#### Records for the exercise ####

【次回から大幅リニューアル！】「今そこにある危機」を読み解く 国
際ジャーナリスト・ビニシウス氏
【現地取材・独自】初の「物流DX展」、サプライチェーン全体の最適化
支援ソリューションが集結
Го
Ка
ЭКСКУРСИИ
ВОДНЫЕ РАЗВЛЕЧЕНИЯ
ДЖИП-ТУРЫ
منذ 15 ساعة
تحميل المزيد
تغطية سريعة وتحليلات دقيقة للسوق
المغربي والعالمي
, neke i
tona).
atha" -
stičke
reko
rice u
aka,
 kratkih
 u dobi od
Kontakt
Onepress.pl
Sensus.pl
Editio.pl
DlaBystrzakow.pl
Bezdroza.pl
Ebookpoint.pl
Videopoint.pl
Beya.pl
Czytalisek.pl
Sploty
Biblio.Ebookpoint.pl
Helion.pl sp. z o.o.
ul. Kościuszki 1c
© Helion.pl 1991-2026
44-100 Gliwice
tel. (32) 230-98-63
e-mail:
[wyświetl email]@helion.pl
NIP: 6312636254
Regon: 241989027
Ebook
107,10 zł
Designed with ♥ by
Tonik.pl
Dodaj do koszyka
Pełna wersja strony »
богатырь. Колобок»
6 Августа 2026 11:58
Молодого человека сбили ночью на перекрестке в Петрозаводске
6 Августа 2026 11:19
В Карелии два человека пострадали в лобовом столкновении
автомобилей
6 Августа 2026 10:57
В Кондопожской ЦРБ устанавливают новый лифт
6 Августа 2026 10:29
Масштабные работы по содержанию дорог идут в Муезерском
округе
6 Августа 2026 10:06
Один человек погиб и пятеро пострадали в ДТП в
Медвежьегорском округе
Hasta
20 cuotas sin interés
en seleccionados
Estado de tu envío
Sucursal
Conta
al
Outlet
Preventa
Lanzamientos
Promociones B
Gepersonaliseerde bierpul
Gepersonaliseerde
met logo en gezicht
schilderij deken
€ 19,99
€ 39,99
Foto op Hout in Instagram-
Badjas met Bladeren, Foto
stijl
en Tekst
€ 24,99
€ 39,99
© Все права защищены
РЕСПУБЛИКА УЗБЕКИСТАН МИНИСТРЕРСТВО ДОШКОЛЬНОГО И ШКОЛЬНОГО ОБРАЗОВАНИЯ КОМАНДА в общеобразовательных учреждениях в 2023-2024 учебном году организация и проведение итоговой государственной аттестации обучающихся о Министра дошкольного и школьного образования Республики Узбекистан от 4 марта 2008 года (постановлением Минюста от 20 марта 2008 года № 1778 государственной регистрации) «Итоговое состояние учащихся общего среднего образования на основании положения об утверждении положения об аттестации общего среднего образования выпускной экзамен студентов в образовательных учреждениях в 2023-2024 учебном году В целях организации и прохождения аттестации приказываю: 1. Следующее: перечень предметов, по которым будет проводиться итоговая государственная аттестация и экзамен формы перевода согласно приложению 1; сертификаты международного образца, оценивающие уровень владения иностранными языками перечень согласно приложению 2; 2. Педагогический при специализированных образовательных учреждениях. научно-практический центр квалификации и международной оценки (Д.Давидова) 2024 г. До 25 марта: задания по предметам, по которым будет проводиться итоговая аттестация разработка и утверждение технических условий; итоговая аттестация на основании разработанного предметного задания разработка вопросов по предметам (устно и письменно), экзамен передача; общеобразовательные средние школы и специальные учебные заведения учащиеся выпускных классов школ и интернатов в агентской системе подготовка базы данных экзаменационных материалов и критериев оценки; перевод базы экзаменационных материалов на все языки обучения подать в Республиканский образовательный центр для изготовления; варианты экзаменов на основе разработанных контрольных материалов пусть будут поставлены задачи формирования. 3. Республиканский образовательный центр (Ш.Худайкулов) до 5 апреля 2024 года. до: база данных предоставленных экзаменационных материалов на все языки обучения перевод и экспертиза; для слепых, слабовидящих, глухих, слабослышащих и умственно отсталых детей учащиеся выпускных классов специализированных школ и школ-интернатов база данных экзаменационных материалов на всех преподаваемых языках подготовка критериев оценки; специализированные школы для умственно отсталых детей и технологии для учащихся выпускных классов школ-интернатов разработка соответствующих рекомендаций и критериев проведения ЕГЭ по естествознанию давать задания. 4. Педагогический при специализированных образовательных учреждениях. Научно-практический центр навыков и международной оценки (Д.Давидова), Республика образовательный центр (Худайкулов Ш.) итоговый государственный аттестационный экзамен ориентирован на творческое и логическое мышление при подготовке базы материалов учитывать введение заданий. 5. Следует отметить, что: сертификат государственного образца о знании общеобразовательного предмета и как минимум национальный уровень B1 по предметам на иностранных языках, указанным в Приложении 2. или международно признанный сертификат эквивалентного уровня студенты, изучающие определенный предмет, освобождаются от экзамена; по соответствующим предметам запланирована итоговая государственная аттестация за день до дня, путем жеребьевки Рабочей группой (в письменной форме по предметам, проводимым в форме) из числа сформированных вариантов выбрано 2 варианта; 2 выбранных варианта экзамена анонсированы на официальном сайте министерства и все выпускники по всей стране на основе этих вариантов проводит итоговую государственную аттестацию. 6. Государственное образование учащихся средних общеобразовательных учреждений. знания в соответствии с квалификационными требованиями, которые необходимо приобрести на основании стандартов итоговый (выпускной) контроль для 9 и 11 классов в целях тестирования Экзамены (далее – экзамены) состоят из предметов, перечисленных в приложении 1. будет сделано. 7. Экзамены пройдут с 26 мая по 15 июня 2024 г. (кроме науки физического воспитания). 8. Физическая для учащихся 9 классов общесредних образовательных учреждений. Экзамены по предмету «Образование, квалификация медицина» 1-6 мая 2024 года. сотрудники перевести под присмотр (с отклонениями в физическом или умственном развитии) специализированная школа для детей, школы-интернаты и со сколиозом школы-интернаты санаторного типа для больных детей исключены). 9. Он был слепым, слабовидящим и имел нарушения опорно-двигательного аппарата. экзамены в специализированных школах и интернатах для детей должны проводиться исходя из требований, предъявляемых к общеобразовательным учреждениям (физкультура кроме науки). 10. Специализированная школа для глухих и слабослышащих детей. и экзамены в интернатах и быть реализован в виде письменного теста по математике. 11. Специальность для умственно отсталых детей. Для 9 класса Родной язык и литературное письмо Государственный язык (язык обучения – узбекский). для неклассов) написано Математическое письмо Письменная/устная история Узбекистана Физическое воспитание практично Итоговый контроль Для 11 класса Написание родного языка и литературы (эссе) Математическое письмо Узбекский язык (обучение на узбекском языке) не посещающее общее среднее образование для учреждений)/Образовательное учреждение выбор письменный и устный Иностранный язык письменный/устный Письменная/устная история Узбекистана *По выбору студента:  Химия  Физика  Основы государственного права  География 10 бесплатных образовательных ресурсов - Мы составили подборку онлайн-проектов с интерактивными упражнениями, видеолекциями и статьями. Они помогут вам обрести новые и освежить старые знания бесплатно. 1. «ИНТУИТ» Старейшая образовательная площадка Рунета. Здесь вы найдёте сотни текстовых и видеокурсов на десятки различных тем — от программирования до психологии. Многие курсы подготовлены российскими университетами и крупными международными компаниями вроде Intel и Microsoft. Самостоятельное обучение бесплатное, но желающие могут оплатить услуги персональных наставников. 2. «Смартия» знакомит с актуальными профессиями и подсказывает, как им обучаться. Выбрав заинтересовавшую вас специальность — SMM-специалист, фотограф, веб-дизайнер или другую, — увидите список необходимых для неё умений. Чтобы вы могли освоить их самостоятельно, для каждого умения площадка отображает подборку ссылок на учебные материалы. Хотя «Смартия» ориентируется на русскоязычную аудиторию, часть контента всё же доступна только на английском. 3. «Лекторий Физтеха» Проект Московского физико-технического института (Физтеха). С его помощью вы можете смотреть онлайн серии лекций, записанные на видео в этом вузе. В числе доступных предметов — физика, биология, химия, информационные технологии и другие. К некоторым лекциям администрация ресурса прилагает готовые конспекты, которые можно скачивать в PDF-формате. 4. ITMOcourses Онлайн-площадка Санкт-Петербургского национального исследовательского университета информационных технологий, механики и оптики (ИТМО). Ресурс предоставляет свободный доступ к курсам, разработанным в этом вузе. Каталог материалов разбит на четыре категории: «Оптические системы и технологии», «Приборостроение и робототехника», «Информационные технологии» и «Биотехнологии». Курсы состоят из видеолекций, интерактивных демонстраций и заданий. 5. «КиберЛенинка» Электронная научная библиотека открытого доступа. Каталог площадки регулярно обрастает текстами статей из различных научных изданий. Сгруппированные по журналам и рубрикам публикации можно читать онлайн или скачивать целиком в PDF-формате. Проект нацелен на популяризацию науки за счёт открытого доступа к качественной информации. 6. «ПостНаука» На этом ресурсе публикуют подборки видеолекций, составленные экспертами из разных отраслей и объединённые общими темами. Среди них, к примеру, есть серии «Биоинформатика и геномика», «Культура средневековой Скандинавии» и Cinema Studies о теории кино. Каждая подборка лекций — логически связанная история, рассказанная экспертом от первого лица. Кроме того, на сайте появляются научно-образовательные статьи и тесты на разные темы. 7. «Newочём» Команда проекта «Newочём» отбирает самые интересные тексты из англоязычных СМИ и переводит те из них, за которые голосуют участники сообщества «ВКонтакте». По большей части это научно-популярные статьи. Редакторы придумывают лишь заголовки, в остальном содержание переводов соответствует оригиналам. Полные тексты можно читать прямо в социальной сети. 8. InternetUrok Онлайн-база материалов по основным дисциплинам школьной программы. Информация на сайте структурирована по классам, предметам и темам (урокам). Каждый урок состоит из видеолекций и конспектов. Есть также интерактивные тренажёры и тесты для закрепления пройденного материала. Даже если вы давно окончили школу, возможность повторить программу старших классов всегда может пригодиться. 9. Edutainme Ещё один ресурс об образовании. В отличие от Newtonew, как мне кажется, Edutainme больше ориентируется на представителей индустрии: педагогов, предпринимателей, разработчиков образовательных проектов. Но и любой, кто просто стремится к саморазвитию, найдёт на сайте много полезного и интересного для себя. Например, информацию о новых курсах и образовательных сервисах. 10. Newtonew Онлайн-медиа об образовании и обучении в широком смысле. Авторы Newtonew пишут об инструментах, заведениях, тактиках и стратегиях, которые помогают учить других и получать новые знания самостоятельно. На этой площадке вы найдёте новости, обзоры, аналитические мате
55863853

####

● What to produce: Beginning at the top of the data, extract each line through the line containing "6 Августа 2026 11:19" and return those lines exactly, with nothing added.

● Expected answer:
【次回から大幅リニューアル！】「今そこにある危機」を読み解く 国
際ジャーナリスト・ビニシウス氏
【現地取材・独自】初の「物流DX展」、サプライチェーン全体の最適化
支援ソリューションが集結
Го
Ка
ЭКСКУРСИИ
ВОДНЫЕ РАЗВЛЕЧЕНИЯ
ДЖИП-ТУРЫ
منذ 15 ساعة
تحميل المزيد
تغطية سريعة وتحليلات دقيقة للسوق
المغربي والعالمي
, neke i
tona).
atha" -
stičke
reko
rice u
aka,
 kratkih
 u dobi od
Kontakt
Onepress.pl
Sensus.pl
Editio.pl
DlaBystrzakow.pl
Bezdroza.pl
Ebookpoint.pl
Videopoint.pl
Beya.pl
Czytalisek.pl
Sploty
Biblio.Ebookpoint.pl
Helion.pl sp. z o.o.
ul. Kościuszki 1c
© Helion.pl 1991-2026
44-100 Gliwice
tel. (32) 230-98-63
e-mail:
[wyświetl email]@helion.pl
NIP: 6312636254
Regon: 241989027
Ebook
107,10 zł
Designed with ♥ by
Tonik.pl
Dodaj do koszyka
Pełna wersja strony »
богатырь. Колобок»
6 Августа 2026 11:58
Молодого человека сбили ночью на перекрестке в Петрозаводске
6 Августа 2026 11:19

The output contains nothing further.